* _Exercise input_
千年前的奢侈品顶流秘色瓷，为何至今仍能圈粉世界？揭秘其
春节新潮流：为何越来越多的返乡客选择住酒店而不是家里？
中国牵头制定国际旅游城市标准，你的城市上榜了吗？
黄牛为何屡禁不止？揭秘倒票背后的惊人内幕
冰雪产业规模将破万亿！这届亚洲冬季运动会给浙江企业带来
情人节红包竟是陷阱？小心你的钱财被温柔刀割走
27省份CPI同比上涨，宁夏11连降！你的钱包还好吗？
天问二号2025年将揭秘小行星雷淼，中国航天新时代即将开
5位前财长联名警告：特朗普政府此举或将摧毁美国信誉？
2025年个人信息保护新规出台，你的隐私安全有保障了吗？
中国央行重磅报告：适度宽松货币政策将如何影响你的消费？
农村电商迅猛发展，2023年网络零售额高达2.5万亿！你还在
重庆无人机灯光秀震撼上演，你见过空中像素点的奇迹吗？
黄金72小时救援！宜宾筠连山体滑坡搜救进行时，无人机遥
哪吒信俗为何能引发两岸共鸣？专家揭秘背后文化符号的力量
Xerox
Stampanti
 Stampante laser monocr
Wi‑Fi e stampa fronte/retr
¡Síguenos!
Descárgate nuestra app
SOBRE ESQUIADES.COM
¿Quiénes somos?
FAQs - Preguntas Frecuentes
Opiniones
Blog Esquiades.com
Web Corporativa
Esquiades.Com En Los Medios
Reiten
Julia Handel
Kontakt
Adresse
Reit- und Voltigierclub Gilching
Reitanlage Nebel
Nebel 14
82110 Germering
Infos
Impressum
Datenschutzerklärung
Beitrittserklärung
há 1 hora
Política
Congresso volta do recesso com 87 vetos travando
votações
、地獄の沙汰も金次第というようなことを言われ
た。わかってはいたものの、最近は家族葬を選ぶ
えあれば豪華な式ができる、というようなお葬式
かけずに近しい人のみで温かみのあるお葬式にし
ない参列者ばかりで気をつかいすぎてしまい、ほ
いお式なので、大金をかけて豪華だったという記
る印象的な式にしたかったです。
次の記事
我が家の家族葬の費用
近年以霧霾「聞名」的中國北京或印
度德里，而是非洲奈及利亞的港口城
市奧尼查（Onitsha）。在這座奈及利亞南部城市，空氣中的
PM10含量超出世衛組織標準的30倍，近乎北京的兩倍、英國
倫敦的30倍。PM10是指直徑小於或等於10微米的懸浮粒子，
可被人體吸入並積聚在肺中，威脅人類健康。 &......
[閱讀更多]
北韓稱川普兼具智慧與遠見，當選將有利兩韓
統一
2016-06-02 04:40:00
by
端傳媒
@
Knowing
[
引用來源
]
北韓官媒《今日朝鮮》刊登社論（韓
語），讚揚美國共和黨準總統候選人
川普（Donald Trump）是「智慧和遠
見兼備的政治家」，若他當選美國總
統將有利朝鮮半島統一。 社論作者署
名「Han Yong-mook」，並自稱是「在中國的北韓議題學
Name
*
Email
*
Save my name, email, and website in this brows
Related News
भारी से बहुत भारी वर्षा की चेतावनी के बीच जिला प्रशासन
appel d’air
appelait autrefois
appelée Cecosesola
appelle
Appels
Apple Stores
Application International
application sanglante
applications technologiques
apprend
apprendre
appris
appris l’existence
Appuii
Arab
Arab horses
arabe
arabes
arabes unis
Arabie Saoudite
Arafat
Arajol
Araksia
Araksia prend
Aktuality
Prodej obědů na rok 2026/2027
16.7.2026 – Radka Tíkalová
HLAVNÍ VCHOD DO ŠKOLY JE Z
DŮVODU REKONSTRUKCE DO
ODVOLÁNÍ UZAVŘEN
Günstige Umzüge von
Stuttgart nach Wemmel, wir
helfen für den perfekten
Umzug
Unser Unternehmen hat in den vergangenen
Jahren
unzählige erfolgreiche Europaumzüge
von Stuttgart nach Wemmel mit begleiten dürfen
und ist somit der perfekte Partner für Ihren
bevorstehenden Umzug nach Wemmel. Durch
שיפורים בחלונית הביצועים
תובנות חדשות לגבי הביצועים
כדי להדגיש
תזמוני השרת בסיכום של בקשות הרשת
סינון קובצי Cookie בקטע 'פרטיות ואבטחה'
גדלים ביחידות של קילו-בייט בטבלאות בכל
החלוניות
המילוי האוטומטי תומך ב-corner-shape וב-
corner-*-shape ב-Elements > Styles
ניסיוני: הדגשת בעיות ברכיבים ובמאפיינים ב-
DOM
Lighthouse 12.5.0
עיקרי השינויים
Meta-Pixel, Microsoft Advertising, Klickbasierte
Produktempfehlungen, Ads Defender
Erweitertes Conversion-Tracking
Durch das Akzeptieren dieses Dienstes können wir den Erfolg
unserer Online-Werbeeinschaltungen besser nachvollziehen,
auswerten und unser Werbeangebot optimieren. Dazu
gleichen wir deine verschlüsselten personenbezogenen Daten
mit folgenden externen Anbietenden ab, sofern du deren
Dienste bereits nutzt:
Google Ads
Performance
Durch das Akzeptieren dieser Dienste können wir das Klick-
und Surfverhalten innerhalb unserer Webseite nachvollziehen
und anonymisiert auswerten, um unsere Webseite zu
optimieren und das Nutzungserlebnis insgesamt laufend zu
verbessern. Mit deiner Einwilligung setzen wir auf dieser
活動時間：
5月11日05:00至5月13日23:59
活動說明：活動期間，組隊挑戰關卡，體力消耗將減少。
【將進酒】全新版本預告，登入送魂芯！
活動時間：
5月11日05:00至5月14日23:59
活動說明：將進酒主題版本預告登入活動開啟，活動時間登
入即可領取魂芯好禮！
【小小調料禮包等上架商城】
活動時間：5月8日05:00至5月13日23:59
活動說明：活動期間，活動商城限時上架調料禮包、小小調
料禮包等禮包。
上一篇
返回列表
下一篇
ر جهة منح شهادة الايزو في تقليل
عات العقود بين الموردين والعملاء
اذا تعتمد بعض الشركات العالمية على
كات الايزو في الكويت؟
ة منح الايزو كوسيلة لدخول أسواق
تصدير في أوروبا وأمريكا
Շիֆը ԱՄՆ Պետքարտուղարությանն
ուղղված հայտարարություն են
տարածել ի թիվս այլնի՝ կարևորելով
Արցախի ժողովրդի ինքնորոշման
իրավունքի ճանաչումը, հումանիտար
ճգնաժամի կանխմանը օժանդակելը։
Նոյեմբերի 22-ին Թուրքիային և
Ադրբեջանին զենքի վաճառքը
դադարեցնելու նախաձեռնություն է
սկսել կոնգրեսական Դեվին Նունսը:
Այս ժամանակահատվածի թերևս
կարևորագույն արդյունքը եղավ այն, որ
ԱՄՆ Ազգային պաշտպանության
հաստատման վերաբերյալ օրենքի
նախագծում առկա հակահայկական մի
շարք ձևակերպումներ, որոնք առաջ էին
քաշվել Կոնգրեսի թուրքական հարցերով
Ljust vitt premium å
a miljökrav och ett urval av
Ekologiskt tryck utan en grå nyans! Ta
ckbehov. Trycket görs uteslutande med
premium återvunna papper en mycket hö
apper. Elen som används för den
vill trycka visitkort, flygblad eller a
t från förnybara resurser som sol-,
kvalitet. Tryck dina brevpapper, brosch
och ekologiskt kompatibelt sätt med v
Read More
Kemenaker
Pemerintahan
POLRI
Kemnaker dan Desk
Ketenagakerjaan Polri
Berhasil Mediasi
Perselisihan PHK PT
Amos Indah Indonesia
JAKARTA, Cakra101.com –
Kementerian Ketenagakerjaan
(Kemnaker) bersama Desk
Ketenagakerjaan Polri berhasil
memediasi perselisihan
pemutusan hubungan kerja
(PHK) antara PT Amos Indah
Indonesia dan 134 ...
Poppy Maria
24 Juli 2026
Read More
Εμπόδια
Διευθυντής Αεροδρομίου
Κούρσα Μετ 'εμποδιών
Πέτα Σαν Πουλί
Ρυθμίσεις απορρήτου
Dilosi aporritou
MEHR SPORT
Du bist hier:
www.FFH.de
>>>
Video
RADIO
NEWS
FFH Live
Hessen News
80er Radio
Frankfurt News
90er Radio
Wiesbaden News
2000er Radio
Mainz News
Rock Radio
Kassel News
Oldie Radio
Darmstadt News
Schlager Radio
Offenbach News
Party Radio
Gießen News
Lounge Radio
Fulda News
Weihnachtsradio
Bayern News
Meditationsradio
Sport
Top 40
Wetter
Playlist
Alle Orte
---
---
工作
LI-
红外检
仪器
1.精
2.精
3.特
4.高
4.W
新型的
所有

* _Exercise requirements_
Give back exactly the lines from the first line of the records through the line holding "北韓官媒《今日朝鮮》刊登社論（韓", including both of those lines and leaving out all others.

* _Written solution_
千年前的奢侈品顶流秘色瓷，为何至今仍能圈粉世界？揭秘其
春节新潮流：为何越来越多的返乡客选择住酒店而不是家里？
中国牵头制定国际旅游城市标准，你的城市上榜了吗？
黄牛为何屡禁不止？揭秘倒票背后的惊人内幕
冰雪产业规模将破万亿！这届亚洲冬季运动会给浙江企业带来
情人节红包竟是陷阱？小心你的钱财被温柔刀割走
27省份CPI同比上涨，宁夏11连降！你的钱包还好吗？
天问二号2025年将揭秘小行星雷淼，中国航天新时代即将开
5位前财长联名警告：特朗普政府此举或将摧毁美国信誉？
2025年个人信息保护新规出台，你的隐私安全有保障了吗？
中国央行重磅报告：适度宽松货币政策将如何影响你的消费？
农村电商迅猛发展，2023年网络零售额高达2.5万亿！你还在
重庆无人机灯光秀震撼上演，你见过空中像素点的奇迹吗？
黄金72小时救援！宜宾筠连山体滑坡搜救进行时，无人机遥
哪吒信俗为何能引发两岸共鸣？专家揭秘背后文化符号的力量
Xerox
Stampanti
 Stampante laser monocr
Wi‑Fi e stampa fronte/retr
¡Síguenos!
Descárgate nuestra app
SOBRE ESQUIADES.COM
¿Quiénes somos?
FAQs - Preguntas Frecuentes
Opiniones
Blog Esquiades.com
Web Corporativa
Esquiades.Com En Los Medios
Reiten
Julia Handel
Kontakt
Adresse
Reit- und Voltigierclub Gilching
Reitanlage Nebel
Nebel 14
82110 Germering
Infos
Impressum
Datenschutzerklärung
Beitrittserklärung
há 1 hora
Política
Congresso volta do recesso com 87 vetos travando
votações
、地獄の沙汰も金次第というようなことを言われ
た。わかってはいたものの、最近は家族葬を選ぶ
えあれば豪華な式ができる、というようなお葬式
かけずに近しい人のみで温かみのあるお葬式にし
ない参列者ばかりで気をつかいすぎてしまい、ほ
いお式なので、大金をかけて豪華だったという記
る印象的な式にしたかったです。
次の記事
我が家の家族葬の費用
近年以霧霾「聞名」的中國北京或印
度德里，而是非洲奈及利亞的港口城
市奧尼查（Onitsha）。在這座奈及利亞南部城市，空氣中的
PM10含量超出世衛組織標準的30倍，近乎北京的兩倍、英國
倫敦的30倍。PM10是指直徑小於或等於10微米的懸浮粒子，
可被人體吸入並積聚在肺中，威脅人類健康。 &......
[閱讀更多]
北韓稱川普兼具智慧與遠見，當選將有利兩韓
統一
2016-06-02 04:40:00
by
端傳媒
@
Knowing
[
引用來源
]
北韓官媒《今日朝鮮》刊登社論（韓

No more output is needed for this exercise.